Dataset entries

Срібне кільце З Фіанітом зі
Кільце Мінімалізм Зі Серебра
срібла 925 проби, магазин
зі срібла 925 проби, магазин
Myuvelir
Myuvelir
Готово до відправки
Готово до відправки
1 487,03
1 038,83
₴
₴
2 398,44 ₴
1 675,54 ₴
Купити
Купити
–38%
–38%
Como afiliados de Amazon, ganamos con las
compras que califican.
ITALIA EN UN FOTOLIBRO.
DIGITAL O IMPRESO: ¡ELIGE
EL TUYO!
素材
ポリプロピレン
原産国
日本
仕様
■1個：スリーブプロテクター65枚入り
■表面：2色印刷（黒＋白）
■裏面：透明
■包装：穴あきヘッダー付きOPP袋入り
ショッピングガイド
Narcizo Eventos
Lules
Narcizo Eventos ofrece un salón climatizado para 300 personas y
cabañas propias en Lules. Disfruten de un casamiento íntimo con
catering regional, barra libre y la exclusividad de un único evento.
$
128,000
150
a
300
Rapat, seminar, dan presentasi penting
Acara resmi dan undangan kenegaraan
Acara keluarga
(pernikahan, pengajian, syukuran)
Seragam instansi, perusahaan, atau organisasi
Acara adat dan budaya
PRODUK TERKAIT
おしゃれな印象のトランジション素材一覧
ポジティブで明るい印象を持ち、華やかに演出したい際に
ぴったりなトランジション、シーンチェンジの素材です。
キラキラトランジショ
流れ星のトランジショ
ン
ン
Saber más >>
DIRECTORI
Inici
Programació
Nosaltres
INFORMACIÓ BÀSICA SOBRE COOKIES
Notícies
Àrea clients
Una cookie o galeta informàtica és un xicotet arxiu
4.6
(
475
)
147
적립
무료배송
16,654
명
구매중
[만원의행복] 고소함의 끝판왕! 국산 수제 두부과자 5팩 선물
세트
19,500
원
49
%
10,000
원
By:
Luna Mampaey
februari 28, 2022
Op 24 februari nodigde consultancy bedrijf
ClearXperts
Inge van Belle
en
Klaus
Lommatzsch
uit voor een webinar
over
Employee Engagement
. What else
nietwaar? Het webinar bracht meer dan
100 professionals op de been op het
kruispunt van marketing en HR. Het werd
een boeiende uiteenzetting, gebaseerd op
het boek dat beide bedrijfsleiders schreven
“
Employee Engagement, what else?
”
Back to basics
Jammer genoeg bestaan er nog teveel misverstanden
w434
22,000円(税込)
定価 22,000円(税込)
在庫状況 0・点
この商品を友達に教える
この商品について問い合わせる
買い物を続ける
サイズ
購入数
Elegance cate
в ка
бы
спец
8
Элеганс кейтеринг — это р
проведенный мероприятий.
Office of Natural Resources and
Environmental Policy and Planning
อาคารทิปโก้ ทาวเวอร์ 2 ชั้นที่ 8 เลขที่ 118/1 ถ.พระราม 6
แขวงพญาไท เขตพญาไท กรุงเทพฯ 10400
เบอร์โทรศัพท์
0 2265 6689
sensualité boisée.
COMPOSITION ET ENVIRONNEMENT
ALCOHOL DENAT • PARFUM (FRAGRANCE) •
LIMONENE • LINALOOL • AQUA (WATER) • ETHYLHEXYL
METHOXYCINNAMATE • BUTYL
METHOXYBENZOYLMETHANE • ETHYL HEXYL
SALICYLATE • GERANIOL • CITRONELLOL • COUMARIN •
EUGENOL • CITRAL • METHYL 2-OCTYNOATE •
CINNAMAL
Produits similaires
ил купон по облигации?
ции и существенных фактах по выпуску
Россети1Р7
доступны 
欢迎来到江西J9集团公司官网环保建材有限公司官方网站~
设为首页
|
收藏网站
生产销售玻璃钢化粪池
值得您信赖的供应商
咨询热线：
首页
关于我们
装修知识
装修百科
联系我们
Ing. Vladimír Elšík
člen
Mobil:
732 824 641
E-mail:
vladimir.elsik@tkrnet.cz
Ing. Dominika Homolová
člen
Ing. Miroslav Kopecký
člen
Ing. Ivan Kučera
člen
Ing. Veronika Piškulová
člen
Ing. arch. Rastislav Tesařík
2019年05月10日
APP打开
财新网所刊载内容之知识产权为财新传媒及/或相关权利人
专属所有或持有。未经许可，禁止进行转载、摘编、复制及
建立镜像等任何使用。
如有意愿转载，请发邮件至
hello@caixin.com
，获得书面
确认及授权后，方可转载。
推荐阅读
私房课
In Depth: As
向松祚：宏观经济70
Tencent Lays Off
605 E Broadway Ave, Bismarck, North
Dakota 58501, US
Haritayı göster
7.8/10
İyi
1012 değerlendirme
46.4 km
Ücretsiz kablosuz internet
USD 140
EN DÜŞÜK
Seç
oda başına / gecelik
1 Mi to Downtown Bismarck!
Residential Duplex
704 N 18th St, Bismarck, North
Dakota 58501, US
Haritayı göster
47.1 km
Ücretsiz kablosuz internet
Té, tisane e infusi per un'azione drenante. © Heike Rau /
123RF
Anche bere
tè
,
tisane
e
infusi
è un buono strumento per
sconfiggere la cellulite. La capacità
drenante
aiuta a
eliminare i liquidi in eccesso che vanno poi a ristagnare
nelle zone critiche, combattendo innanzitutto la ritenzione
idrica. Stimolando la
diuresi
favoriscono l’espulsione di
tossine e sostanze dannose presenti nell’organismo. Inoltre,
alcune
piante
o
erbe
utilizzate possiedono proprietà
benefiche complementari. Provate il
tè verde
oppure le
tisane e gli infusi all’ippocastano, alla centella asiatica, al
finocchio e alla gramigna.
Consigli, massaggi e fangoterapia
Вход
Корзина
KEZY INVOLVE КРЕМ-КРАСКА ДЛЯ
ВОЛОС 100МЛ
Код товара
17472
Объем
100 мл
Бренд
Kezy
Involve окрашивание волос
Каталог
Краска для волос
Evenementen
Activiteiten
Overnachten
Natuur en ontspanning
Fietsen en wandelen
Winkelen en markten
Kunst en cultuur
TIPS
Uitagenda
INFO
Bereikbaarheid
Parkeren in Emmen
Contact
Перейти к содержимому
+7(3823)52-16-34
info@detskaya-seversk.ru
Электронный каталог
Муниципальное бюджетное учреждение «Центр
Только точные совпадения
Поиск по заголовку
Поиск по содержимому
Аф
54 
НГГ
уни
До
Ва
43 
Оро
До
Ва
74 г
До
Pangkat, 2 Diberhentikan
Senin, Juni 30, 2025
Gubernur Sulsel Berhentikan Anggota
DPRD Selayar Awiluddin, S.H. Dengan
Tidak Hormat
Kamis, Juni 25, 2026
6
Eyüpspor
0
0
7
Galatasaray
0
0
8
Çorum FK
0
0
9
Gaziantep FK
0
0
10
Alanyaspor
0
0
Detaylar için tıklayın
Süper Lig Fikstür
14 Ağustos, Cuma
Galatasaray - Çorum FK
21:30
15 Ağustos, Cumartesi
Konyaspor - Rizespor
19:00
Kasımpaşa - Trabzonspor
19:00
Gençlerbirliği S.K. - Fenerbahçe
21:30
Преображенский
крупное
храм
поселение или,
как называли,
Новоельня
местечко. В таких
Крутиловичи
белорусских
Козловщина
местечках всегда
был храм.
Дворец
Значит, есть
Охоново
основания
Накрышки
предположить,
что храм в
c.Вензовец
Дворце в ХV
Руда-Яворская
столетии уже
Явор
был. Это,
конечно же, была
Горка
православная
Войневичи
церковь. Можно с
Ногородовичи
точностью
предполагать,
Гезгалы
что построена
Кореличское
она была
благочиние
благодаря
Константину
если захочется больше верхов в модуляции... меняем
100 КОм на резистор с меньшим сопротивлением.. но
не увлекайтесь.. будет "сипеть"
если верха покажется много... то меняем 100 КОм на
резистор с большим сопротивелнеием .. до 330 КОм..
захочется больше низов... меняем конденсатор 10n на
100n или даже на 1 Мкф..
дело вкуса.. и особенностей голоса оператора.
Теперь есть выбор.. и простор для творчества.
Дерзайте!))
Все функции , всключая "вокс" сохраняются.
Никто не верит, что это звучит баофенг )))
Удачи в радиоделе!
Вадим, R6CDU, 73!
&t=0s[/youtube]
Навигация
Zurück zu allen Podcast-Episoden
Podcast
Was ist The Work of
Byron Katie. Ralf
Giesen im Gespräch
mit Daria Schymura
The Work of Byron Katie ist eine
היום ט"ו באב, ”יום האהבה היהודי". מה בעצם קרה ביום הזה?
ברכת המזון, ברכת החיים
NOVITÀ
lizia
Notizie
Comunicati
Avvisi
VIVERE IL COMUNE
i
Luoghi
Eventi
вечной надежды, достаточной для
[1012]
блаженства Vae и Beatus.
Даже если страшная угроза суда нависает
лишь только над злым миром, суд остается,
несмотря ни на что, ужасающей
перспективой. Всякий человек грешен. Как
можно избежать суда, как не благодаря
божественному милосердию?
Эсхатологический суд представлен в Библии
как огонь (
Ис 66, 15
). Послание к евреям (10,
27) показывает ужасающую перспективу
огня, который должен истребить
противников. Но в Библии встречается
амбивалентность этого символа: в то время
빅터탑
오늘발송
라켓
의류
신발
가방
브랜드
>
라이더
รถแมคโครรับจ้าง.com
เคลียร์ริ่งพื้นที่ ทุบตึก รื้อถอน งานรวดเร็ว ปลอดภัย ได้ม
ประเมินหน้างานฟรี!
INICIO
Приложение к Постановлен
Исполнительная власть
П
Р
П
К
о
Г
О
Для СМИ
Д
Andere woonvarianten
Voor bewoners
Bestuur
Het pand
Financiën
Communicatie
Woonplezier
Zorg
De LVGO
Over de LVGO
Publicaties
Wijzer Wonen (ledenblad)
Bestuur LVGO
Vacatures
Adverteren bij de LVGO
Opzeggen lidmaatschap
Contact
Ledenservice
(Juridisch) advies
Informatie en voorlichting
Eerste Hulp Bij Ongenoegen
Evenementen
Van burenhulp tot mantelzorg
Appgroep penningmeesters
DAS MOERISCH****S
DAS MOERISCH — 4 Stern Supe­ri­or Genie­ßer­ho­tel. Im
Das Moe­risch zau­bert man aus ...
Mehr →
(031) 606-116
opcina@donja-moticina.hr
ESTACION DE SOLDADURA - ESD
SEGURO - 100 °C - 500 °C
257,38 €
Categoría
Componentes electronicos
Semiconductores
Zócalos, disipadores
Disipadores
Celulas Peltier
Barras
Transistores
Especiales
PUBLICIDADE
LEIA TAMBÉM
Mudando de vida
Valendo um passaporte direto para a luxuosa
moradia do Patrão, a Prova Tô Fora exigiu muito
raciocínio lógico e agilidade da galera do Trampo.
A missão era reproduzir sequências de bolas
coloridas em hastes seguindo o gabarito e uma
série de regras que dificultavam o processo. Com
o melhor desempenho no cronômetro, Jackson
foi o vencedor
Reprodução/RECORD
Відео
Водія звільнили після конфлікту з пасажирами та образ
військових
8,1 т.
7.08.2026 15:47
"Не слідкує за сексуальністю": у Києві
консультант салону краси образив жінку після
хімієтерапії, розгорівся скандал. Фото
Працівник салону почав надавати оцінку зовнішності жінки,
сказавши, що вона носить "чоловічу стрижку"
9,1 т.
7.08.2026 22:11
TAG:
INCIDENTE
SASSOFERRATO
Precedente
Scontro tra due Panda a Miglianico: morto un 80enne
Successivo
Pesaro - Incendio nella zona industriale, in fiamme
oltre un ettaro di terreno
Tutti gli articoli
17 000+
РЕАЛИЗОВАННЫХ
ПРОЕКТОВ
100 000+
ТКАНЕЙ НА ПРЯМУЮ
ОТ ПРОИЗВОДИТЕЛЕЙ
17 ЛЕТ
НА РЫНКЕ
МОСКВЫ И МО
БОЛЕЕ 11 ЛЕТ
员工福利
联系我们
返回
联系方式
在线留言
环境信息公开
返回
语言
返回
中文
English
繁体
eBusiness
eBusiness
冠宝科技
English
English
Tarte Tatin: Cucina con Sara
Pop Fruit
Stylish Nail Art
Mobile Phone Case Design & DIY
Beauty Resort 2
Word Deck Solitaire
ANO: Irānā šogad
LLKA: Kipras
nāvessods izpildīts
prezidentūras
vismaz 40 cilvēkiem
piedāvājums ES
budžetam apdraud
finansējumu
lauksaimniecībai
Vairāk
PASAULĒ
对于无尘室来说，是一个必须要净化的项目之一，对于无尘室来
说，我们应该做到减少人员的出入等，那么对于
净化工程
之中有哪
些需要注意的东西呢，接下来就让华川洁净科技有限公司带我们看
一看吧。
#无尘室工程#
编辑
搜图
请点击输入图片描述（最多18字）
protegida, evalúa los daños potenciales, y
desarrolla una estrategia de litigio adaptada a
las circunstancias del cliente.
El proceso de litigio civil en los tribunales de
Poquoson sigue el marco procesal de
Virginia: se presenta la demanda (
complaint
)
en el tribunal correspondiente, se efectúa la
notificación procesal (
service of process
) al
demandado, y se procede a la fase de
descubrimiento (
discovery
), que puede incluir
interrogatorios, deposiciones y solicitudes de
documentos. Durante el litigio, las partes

- **What is being asked**
Show me every line in the data above that includes "Katie".

- **Output**
Byron Katie. Ralf
The Work of Byron Katie ist eine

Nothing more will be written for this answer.